* _WHAT THE EXERCISE ASKS_
Whenever a line in the data contains "unterwegs", show that line.

* _SOURCE MATERIAL_
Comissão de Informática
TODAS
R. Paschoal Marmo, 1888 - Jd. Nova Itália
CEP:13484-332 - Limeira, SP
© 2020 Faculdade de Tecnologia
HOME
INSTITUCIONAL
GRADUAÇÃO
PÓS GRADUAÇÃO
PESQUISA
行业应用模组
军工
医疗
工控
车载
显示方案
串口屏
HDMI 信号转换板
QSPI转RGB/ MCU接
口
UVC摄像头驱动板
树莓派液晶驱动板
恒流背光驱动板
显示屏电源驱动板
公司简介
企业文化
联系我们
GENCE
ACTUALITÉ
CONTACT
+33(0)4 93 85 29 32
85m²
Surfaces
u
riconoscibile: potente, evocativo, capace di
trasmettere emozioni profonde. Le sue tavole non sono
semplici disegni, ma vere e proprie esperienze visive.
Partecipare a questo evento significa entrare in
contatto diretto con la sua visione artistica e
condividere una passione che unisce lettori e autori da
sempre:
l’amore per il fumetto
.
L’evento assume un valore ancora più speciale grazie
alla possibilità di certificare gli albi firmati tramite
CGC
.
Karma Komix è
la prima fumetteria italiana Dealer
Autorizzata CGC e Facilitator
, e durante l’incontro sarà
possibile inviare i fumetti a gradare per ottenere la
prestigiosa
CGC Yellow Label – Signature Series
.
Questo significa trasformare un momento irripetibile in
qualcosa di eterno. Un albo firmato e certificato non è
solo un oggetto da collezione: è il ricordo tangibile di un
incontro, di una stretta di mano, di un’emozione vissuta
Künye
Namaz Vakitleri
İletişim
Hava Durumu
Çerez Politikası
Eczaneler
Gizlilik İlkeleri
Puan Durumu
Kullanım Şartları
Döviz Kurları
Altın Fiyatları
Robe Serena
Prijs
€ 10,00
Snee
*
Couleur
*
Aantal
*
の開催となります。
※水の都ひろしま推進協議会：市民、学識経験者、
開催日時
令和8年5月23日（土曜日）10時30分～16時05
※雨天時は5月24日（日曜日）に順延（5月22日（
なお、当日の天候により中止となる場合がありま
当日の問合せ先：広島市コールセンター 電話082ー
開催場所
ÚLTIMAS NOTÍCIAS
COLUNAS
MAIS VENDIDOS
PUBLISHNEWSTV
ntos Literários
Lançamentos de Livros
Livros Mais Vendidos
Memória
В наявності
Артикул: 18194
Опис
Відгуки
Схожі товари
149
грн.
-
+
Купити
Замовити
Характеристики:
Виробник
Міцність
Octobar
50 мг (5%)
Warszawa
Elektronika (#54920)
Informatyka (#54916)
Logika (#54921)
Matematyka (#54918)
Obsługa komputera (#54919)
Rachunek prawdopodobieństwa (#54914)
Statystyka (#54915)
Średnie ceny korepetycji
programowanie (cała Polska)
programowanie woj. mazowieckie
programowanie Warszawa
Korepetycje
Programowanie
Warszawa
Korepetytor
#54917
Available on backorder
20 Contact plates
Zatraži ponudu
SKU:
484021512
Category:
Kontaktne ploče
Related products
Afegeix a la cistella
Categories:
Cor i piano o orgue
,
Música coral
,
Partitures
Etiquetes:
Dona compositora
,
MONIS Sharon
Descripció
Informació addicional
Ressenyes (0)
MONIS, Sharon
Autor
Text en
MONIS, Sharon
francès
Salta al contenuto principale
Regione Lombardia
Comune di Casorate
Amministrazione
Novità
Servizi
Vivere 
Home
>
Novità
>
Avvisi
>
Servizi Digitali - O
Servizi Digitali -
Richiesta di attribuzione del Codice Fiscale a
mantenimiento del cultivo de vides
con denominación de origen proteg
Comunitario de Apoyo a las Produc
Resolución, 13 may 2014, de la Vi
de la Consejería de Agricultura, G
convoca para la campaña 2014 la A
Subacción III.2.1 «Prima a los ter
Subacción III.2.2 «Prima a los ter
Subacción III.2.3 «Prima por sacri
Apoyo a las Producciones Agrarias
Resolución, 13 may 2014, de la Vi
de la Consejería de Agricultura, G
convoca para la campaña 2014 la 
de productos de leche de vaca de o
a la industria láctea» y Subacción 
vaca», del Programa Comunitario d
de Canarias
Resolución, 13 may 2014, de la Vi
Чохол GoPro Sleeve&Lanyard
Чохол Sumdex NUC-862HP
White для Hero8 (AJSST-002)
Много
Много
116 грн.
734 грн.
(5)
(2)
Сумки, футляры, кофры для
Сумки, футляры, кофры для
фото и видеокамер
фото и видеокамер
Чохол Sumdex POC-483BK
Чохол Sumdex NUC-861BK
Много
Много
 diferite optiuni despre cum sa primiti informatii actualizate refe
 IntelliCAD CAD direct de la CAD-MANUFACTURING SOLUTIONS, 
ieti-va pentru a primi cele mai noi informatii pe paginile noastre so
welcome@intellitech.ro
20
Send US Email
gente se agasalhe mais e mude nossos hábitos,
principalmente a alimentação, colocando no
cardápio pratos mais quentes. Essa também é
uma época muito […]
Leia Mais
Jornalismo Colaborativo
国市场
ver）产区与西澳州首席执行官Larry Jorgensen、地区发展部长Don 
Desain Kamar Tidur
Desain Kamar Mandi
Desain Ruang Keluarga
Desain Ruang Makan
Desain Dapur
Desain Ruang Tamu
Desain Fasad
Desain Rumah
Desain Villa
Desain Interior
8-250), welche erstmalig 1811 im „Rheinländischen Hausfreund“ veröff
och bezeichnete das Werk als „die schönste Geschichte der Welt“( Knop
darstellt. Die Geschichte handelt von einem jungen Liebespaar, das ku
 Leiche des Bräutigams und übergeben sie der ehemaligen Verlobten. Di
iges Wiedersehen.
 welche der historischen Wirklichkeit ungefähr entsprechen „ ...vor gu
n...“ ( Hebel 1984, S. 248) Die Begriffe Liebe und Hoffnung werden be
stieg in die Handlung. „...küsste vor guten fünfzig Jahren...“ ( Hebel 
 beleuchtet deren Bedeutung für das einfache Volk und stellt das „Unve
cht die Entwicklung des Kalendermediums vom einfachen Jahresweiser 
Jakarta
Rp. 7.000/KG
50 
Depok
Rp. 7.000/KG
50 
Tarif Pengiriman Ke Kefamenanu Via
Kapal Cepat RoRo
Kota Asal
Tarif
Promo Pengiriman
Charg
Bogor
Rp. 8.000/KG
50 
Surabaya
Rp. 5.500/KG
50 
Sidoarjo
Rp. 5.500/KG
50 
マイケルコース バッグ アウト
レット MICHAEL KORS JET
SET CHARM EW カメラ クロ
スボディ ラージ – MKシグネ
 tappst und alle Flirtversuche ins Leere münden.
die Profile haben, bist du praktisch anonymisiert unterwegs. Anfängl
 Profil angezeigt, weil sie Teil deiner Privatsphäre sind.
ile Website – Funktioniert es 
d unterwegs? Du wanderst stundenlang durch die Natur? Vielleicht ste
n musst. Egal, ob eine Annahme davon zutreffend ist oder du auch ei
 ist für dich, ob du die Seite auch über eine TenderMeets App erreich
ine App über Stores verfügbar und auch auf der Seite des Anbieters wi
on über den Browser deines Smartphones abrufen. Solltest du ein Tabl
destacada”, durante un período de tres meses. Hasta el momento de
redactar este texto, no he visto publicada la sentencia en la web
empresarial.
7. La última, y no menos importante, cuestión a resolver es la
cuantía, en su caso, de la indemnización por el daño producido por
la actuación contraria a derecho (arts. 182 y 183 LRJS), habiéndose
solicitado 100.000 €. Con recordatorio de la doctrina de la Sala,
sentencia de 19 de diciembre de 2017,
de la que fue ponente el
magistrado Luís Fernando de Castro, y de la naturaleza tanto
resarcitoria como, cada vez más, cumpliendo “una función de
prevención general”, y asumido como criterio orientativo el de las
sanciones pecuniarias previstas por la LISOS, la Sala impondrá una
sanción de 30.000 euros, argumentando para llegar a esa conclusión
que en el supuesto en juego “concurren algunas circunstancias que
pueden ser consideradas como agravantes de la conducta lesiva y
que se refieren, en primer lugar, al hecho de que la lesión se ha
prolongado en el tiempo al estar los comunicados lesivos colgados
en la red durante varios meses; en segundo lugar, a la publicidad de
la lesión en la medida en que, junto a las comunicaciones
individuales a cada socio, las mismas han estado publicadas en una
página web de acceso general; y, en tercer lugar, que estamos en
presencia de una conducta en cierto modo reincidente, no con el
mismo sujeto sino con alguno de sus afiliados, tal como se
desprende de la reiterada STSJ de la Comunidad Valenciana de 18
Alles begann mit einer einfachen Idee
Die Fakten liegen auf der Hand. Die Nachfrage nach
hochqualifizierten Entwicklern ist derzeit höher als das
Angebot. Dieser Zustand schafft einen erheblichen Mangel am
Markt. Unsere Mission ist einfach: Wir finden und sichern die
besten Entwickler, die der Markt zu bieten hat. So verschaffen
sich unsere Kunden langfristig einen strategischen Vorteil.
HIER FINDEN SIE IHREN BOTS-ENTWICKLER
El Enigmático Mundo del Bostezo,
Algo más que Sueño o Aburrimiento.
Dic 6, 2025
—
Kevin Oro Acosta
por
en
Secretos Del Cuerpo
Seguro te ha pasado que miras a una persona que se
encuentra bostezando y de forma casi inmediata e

* _YOUR SOLUTION_
die Profile haben, bist du praktisch anonymisiert unterwegs. Anfängl
d unterwegs? Du wanderst stundenlang durch die Natur? Vielleicht ste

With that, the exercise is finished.